What you have to do: Please copy every line from the records below that contains the string "Good".

---------- Data for analysis

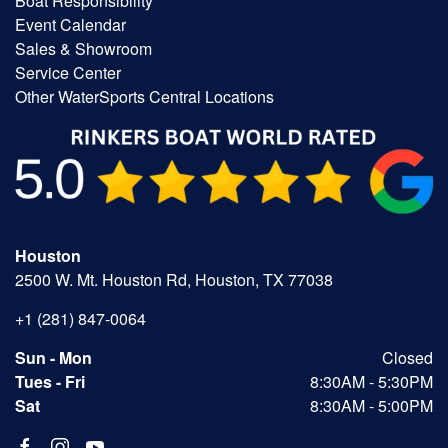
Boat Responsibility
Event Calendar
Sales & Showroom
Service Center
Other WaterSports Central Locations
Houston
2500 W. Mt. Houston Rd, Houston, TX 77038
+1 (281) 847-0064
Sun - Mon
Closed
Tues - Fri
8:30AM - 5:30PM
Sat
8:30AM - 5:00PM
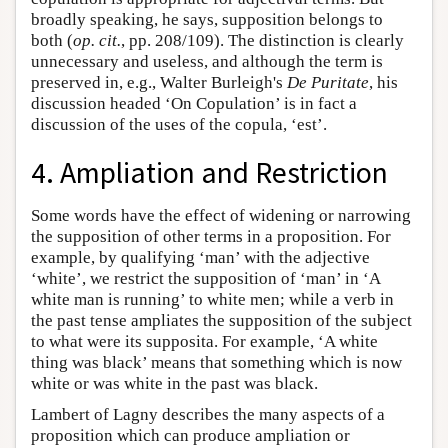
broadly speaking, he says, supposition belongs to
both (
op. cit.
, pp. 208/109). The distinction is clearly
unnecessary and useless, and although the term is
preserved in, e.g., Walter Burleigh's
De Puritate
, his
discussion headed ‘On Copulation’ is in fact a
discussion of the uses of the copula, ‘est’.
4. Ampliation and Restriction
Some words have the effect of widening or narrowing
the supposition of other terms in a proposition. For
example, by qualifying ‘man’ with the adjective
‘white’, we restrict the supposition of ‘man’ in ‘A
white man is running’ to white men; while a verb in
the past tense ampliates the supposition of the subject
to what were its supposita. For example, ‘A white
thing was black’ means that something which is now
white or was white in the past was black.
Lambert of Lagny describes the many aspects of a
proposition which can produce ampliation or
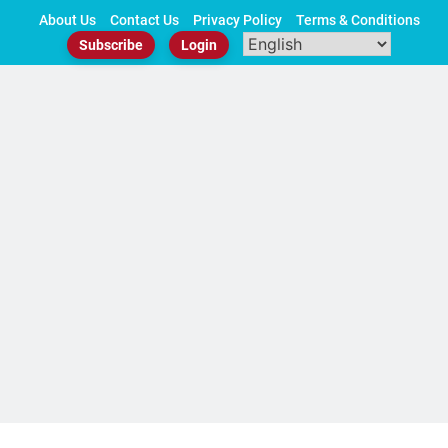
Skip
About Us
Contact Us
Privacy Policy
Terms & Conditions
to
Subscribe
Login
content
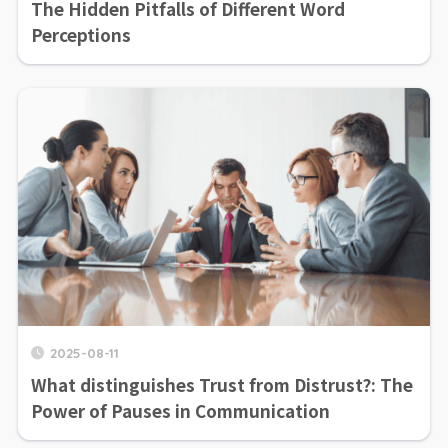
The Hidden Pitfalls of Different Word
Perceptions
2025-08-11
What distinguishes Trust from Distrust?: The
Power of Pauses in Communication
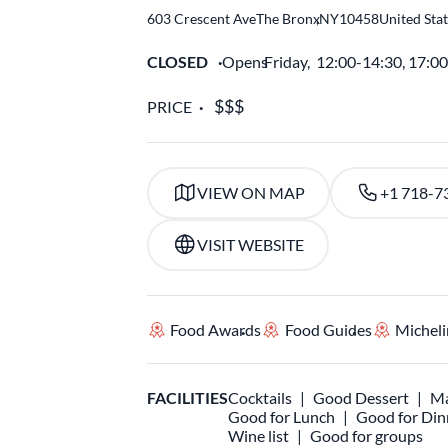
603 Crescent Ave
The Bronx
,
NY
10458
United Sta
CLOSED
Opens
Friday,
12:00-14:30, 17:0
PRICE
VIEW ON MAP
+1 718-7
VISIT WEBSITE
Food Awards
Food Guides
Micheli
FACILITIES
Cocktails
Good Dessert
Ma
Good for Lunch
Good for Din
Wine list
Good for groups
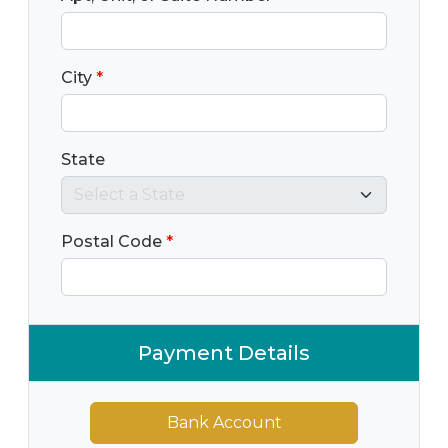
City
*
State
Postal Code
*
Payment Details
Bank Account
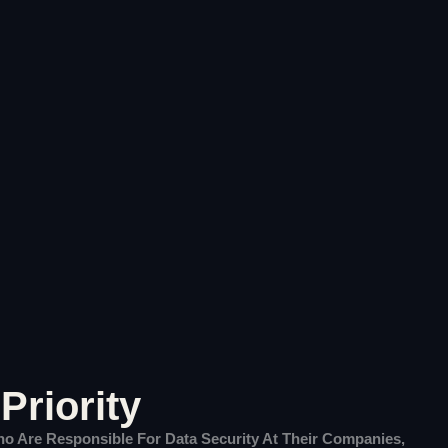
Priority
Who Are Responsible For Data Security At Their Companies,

--------------------

Result of the task:
Good Dessert
Good for Lunch
Good for Din
Good for groups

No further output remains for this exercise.